Why do we tag the image with the SHA? Because it’s unique, immutable, and traceable. Using latest is a fantastic way to have a confusing afternoon trying to figure out what’s actually running. The SHA tells you exactly what code is in that container.
steps:
- name: Checkout code
uses: actions/checkout@v4
- name: Set up Docker Buildx
uses: docker/setup-buildx-action@v3
- name: Log in to Container Registry
uses: docker/login-action@v3
with:
registry: ghcr.io # Using GitHub Container Registry; could be Docker Hub, GAR, etc.
username: ${{ github.actor }}
password: ${{ secrets.GITHUB_TOKEN }}
- name: Build and push Docker image
uses: docker/build-push-action@v5
with:
context: .
push: true
tags: |
ghcr.io/${{ github.repository_owner }}/my-app:${{ github.sha }}
ghcr.io/${{ github.repository_owner }}/my-app:latest
cache-from: type=gha
cache-to: type=gha,mode=max
Notice the cache tricks? That’s a pro-tier move. Buildx caches the layers in GitHub’s cache, so your next build will be blisteringly fast if only your code changed and not your Dockerfile dependencies.
Step 2: Deploying to Kubernetes with Kustomize
Now for the fun part: telling Kubernetes to stop running the old thing and start running the new thing. We could use raw kubectl set image, but that’s clunky and error-prone. Instead, we’ll use Kustomize, the built-in templating tool that kubectl loves. It’s the least-bad option for simple deployments.
We’ll keep a k8s/overlays/prod directory with a kustomization.yaml file. Its job is to patch the base deployment with environment-specific things, most importantly, the new image tag.
k8s/overlays/prod/kustomization.yaml
apiVersion: kustomize.config.k8s.io/v1beta1
kind: Kustomization
resources:
- ../../base
images:
- name: my-app-image
newTag: #{GITHUB_SHA}#
Wait, what’s with the #{}#? That’s not standard YAML! You’re right. We can’t put a dynamic value here directly. So we’ll use a bit of sed magic in the workflow to replace it on the fly. It’s a hack, but it’s a reliable, transparent, and widely-used hack.

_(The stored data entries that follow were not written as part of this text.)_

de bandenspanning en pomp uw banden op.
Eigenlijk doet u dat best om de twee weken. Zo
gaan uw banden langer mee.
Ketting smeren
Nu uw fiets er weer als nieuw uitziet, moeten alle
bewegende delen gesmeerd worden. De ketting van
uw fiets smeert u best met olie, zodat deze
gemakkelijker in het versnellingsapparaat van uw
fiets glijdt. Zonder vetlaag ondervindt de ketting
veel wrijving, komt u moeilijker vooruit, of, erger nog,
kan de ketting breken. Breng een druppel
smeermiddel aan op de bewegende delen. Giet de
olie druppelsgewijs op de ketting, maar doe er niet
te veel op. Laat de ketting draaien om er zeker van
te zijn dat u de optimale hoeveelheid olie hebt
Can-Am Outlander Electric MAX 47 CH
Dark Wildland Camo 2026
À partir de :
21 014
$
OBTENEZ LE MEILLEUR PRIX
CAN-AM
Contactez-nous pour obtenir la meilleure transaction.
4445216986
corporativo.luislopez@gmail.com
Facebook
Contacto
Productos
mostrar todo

- name: Update Kustomize image tag
run: |
sed -i 's/#{GITHUB_SHA}#/${{ github.sha }}/' ./k8s/overlays/prod/kustomization.yaml
- name: Deploy to Kubernetes
uses: actions/github-script@v7
with:
script: |
const { exec } = require('child_process').promisify;
const kubeConfig = Buffer.from(`${{ secrets.KUBE_CONFIG }}`, 'base64').toString('ascii');
require('fs').writeFileSync(process.env.RUNNER_TEMP + '/kubeconfig', kubeConfig);
await exec(`KUBECONFIG=${process.env.RUNNER_TEMP}/kubeconfig kubectl apply -k ./k8s/overlays/prod`);
The Big Gotcha: Cluster Access Secrets
This is where most people get stuck. The secrets.KUBE_CONFIG secret needs to contain a base64-encoded string of your entire kubeconfig file. Why base64? It ensures the YAML-within-YAML doesn’t get mangled.

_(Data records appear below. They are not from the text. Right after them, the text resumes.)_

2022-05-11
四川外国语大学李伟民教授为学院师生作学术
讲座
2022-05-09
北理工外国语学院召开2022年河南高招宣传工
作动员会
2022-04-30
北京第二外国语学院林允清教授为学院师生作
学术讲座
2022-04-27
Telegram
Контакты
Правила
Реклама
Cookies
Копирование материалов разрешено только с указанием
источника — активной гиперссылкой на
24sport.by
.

cat ~/.kube/config | base64(copy the output)- Go to your GitHub repo -> Settings -> Secrets and variables -> Actions
- Create a new secret named
KUBE_CONFIGand paste the base64 string.
This gives the workflow the credentials to talk to your cluster. Protect this secret like it’s the password to your main Netflix profile.
Why This Works and When It Doesn’t
This pipeline is brilliant for its simplicity. It’s easy to understand and debug. The entire deployment process is literally just applying a directory of YAML files, which is exactly what you’d do manually.
But let’s be honest about its flaws. The sed trick is janky. For more complex needs, you’d want a proper templating engine like Helm or a GitOps tool like ArgoCD, which would watch your registry for new images and deploy them automatically. This setup also does a zero-downtime update only if you’ve configured your Deployment with a proper readinessProbe and rollingUpdate strategy. If you haven’t, well, you’re about to learn why those things are important.
This is the foundation. It gets the job done without overcomplicating things. Now go plug in your own image names and paths, and let’s see this thing run.